WASHINGTON (JTA) — A bipartisan letter signed by the vast majority of members of the U.S. House of Representatives urged Secretary of State Mike Pompeo to pursue diplomacy in extending the international Iran arms embargo.

The letter, initiated by the top members of the House Foreign Affairs Committee — chairman Eliot Engel, D-N.Y., and ranking member Mike McCaul, R-Texas — warns of “disastrous consequences” if a U.N. embargo is allowed to expire in October and urges the administration to work with allies to extend its provisions. Pompeo has said the United States is considering responding to the expiration by unilaterally restoring a broad array of international sanctions suspended under the terms of the 2015 Iran nuclear deal.

The letter has so far garnered 384 signatures in the 435-member House, a congressional official told the Jewish Telegraphic Agency. It is set to be sent on Monday.

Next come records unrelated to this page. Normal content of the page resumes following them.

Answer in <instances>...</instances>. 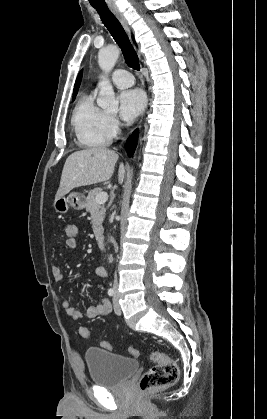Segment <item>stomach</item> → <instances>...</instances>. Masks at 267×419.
I'll return each instance as SVG.
<instances>
[{
  "mask_svg": "<svg viewBox=\"0 0 267 419\" xmlns=\"http://www.w3.org/2000/svg\"><path fill=\"white\" fill-rule=\"evenodd\" d=\"M82 210L86 207V197L82 193L72 192L67 197L55 198L53 203L54 210L59 214H65L69 208Z\"/></svg>",
  "mask_w": 267,
  "mask_h": 419,
  "instance_id": "0dacf381",
  "label": "stomach"
}]
</instances>
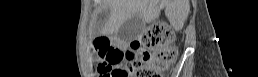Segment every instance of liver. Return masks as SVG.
Listing matches in <instances>:
<instances>
[{"label":"liver","instance_id":"1","mask_svg":"<svg viewBox=\"0 0 258 77\" xmlns=\"http://www.w3.org/2000/svg\"><path fill=\"white\" fill-rule=\"evenodd\" d=\"M110 8L109 21L105 26L107 33L116 32L120 26L129 18L139 15L143 23H150L156 20L161 9H171L167 16L171 23L184 22L189 9V0H109ZM175 10L172 15L171 11Z\"/></svg>","mask_w":258,"mask_h":77}]
</instances>
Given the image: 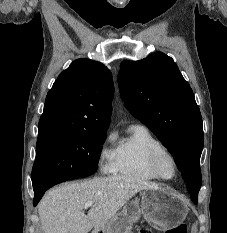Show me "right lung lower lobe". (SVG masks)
I'll use <instances>...</instances> for the list:
<instances>
[{
  "label": "right lung lower lobe",
  "mask_w": 227,
  "mask_h": 233,
  "mask_svg": "<svg viewBox=\"0 0 227 233\" xmlns=\"http://www.w3.org/2000/svg\"><path fill=\"white\" fill-rule=\"evenodd\" d=\"M61 182H64V181L50 182V183L42 185L39 188L34 189L35 197H34V200H33V205L36 206L38 204V202L40 201V199L42 198V196H43V194L45 193L46 190H48L52 186H54L56 184H59Z\"/></svg>",
  "instance_id": "98d812e1"
}]
</instances>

“We are concerned that the ban’s expiration will lead to more states buying and selling weapons to and from Iran,” says the letter obtained Friday by JTA. “This could have disastrous consequences for U.S. National security and our regional allies.”

“We urge you to work with allies and like-minded partners, including through a new U.N. Security Council resolution, to extend these provisions in order to prevent Iran from buying and selling weapons,” said the letter, which is backed strongly by the American Israel Public Affairs Committee.

Pompeo has said the United States may unilaterally trigger the “snapback” option in the 2015 Iran nuclear deal, which would restore a broad array of international sanctions because Iran is not complying with the deal. The snapback provisions apply to all parties to the deal once they are triggered by a single party. Pompeo is also open to working with allies to extend the embargo through other means.

Critics of triggering a snapback say that the Trump administration, which itself stopped complying with the deal in 2018, is not in a position to exploit its triggers to sanction Iran. Iran began retreating from its obligations under the deal only after the Trump administration pulled out.

The official told JTA that building trust among allies would put the United States in a better position to negotiate a new nuclear deal with Iran. The 2015 deal traded sanctions relief for a rollback in Iran’s nuclear program. President Donald Trump and other critics said it was weak because it had conditions that lapsed after a number of years and because it did not address Iran’s missile program.